Kişilerarası düzeyde Soğuk Savaş


Yine 1961'de yapılan “Milyonda İki”den tamamen farklı. Yönetmen Victor Vicas, Berlin Duvarı'nın yaklaşan inşaatının Haberin Detaylarıında bir aşk hikayesinin hassas, sade bir resmini çiziyor. Christine, Doğu'dan Batı Berlin'e kaçmak ister ve tesadüfen meşgul Bernau LPG sürücüsü Karl ile tanışır. Aşık olurlar ve Kreuzberg'de birlikte bir hayat kurmaya çalışırlar. Kısa sürede günlük yaşamın burada da birçok taviz gerektirdiği ortaya çıkıyor. Vicas, Soğuk Savaş'ı hoş bir şekilde kişilerarası bir düzeye indiriyor ve Doğu Almanya'daki (birkaç) sahne bile basmakalıp sözlerden yoksun. Tüm yetkililerinin genel olarak Saksonca konuşması nedeniyle affedilebilir.

Victor Vicas'ın ilk filmleri ile Hansjürgen Pohland ve Tempelhof'ta çekilen havaalanı dizisi “The Endless Night” da programda yer alan Will Tremper'in filmleri umut ışığı olarak görülüyordu. O zamanlar Fransa'nın “Yeni Dalga”sına kısa devre yaptırmaları mümkün görünüyordu. Bu beklentiler gerçekleşmedi. Pohland, 1962 yılındaki Oberhausen Manifestosu'nun imzacılarından biri olmasına rağmen, kariyerinde “Yeni Alman Filmi” etiketi altında hızla ilerlemeyi başaranlardan biri değildi.

Daha sonra kartlar yeniden karıştırıldı. Vicas (1918'de Moskova'da Victor Katz olarak doğdu) eski sürgün ülkeleri Fransa ve ABD'ye geri döndü.
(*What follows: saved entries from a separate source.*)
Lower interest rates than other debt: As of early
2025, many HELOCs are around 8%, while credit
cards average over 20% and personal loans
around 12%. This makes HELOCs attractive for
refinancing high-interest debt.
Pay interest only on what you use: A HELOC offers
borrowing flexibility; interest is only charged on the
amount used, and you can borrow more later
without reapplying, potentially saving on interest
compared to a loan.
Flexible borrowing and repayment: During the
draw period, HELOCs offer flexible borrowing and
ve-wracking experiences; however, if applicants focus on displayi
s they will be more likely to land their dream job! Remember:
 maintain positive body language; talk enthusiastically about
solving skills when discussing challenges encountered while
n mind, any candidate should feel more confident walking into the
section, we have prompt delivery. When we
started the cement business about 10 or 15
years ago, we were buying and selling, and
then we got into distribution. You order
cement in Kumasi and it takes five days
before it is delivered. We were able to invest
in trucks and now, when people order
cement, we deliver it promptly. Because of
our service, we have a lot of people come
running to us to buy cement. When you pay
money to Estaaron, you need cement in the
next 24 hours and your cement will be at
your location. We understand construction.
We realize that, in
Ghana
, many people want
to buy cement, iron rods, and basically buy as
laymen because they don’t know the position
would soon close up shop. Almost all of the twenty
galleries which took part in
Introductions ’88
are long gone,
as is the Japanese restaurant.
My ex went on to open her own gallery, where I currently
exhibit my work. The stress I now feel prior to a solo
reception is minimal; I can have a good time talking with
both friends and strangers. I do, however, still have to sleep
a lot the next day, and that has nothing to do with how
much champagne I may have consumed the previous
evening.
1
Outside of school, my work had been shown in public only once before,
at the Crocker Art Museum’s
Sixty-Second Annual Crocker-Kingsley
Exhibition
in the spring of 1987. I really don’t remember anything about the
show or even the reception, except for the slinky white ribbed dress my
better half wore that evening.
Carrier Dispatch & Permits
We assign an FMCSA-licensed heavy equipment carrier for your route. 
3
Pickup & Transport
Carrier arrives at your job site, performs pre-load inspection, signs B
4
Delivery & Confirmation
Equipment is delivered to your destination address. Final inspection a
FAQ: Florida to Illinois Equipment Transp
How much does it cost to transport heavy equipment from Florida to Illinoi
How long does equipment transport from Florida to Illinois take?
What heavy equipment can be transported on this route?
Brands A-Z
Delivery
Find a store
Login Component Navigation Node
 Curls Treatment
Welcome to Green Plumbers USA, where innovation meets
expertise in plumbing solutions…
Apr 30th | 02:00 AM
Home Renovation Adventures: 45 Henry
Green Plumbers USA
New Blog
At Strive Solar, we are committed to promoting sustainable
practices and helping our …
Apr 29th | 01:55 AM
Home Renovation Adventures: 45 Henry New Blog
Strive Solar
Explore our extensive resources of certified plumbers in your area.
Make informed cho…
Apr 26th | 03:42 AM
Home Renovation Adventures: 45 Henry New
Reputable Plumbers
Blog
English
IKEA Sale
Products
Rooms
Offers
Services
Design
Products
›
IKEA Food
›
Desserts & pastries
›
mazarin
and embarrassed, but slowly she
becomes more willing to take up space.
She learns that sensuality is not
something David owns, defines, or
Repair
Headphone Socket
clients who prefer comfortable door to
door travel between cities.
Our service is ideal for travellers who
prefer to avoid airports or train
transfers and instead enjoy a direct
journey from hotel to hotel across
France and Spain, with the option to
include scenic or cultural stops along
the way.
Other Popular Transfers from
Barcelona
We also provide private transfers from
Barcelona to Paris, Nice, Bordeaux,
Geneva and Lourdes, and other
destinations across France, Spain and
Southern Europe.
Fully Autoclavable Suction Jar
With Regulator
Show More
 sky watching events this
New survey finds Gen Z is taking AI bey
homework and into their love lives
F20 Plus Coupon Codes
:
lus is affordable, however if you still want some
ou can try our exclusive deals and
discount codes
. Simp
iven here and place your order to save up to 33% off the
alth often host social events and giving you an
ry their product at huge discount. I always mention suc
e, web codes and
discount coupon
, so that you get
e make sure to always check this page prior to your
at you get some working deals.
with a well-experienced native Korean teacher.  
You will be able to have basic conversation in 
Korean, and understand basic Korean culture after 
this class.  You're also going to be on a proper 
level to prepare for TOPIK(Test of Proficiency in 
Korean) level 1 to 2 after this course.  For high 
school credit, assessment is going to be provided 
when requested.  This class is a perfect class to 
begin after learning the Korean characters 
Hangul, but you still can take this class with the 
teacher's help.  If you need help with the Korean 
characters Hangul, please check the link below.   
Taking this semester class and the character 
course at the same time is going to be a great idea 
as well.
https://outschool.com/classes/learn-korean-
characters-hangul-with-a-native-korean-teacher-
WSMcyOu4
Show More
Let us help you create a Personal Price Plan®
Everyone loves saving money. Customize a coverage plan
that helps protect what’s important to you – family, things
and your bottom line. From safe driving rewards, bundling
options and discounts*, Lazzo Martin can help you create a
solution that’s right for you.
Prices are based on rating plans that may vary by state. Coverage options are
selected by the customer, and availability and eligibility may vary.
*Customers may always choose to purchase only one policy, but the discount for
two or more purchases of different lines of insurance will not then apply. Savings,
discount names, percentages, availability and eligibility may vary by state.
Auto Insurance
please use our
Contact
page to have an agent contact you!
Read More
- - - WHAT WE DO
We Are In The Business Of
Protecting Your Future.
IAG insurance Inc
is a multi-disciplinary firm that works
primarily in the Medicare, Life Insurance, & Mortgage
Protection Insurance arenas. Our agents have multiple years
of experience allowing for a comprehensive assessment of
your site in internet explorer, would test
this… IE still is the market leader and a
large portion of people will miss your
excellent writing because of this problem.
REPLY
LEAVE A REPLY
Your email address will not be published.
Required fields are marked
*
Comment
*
Tremper daha sonra “Satın Alınabilir Aşk için Kısıtlı Bölge” (1966) gibi seks filmleri yaptı. Ancak güncel film serileri gibi retrospektifler sayesinde bu tür bağlantılar görünür hale geliyor ve eserlere dayalı olarak somut olarak anlaşılabilir hale geliyor. Ancak bu daha dikkatli bir bağlamsallaştırma gerektirir.

Berlinale retrospektifi “Öteki Sinema – Deutsche Kinemathek arşivinden” “Tobby” 16 Şubat'ta saat 17.00'de Kino International'da başlıyor. Programlar daha sonra Cubix ve Titania sinemalarının yanı sıra Sanat Akademisi'nde de yayınlanacak. Steam'deki Deutsche Kinemathek web sitesinde (www.deutsche-kinemathek.de) ek bir program sunulmaktadır.